━━ Given entries ━━

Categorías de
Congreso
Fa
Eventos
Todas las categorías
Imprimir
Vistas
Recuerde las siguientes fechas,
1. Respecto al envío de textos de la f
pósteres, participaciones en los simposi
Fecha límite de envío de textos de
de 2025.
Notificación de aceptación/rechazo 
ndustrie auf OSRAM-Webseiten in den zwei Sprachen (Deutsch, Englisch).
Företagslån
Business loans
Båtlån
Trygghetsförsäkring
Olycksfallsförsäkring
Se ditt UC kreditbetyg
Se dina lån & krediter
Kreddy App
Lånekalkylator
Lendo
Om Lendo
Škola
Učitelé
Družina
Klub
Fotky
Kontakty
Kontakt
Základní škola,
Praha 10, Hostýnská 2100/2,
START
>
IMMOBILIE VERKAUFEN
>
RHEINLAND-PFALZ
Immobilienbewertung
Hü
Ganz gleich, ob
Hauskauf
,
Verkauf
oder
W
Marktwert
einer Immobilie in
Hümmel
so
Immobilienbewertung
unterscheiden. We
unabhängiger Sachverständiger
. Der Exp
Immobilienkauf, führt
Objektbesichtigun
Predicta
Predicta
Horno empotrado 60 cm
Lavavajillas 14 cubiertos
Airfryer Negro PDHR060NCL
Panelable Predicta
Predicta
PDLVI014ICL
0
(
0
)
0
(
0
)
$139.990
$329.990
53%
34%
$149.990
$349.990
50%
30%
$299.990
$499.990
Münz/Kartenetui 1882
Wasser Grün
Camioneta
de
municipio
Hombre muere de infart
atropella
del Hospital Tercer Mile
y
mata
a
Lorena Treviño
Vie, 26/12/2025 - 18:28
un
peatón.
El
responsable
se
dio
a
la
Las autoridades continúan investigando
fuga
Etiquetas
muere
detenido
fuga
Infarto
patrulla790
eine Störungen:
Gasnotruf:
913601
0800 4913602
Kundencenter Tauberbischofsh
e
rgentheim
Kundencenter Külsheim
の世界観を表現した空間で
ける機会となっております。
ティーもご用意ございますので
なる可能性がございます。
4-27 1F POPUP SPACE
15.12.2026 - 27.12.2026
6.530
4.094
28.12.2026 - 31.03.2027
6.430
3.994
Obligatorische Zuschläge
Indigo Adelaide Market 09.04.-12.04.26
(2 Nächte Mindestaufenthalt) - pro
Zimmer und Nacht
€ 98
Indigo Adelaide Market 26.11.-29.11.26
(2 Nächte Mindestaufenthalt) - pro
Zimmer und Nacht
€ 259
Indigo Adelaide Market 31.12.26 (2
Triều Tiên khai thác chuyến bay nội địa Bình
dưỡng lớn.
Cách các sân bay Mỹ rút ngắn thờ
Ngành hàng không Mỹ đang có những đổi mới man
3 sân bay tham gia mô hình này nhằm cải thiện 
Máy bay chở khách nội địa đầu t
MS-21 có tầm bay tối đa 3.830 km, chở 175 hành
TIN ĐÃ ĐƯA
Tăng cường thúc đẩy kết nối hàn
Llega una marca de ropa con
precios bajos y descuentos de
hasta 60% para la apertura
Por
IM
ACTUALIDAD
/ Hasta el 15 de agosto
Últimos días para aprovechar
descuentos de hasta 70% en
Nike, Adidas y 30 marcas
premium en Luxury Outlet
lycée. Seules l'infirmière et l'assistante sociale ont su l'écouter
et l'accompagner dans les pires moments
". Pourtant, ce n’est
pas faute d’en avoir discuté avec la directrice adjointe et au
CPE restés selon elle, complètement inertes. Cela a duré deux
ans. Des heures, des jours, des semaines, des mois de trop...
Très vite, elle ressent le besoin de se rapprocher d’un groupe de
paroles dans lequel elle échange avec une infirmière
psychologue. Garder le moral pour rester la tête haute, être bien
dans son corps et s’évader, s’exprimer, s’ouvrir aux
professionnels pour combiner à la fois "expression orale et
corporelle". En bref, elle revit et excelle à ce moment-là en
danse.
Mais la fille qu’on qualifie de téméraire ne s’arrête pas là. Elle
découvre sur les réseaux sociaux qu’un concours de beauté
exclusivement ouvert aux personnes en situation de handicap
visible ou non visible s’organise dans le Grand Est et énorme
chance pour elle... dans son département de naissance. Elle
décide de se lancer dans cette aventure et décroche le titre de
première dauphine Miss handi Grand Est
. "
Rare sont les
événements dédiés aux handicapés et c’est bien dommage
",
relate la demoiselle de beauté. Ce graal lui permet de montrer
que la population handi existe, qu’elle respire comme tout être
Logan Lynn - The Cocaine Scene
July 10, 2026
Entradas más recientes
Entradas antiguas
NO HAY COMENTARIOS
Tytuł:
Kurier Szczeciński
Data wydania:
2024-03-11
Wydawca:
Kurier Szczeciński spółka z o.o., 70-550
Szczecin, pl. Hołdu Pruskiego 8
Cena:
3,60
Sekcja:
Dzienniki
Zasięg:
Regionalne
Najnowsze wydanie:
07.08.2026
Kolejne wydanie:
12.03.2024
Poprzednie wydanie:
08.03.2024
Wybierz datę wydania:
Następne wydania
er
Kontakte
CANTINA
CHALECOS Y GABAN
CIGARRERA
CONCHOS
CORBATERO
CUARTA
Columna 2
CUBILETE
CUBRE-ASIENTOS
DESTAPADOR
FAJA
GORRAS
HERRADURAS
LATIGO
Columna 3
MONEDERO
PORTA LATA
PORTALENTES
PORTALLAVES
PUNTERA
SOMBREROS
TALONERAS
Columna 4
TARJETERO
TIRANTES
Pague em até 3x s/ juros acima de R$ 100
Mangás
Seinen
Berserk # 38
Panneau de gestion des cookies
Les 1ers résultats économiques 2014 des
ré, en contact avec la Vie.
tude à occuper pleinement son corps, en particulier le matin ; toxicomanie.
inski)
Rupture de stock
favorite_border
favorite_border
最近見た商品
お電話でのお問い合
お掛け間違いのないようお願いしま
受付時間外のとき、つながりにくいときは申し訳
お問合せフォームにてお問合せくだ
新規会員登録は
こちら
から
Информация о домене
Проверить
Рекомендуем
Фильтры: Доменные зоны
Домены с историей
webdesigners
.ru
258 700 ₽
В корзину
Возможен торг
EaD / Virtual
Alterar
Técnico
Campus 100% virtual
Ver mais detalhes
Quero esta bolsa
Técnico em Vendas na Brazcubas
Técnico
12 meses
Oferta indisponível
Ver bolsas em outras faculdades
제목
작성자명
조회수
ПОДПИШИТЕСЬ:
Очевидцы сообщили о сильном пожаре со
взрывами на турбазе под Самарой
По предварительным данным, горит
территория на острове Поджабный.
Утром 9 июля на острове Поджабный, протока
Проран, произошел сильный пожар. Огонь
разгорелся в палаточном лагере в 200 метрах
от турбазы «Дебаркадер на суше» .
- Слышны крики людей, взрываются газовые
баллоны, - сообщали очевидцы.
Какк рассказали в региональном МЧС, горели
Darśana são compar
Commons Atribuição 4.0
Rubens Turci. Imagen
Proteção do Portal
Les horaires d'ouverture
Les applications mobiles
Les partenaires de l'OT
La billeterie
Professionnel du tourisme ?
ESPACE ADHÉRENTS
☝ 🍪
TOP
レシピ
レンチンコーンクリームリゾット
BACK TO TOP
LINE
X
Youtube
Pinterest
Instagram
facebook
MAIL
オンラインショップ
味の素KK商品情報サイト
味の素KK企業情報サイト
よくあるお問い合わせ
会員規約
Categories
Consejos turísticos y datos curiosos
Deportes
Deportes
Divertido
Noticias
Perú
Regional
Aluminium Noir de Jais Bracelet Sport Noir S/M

━━━

> _Work task_:
The word "Adelaide": say how many lines of the records hold it, and give nothing but the number.

> _Result of this task_:
3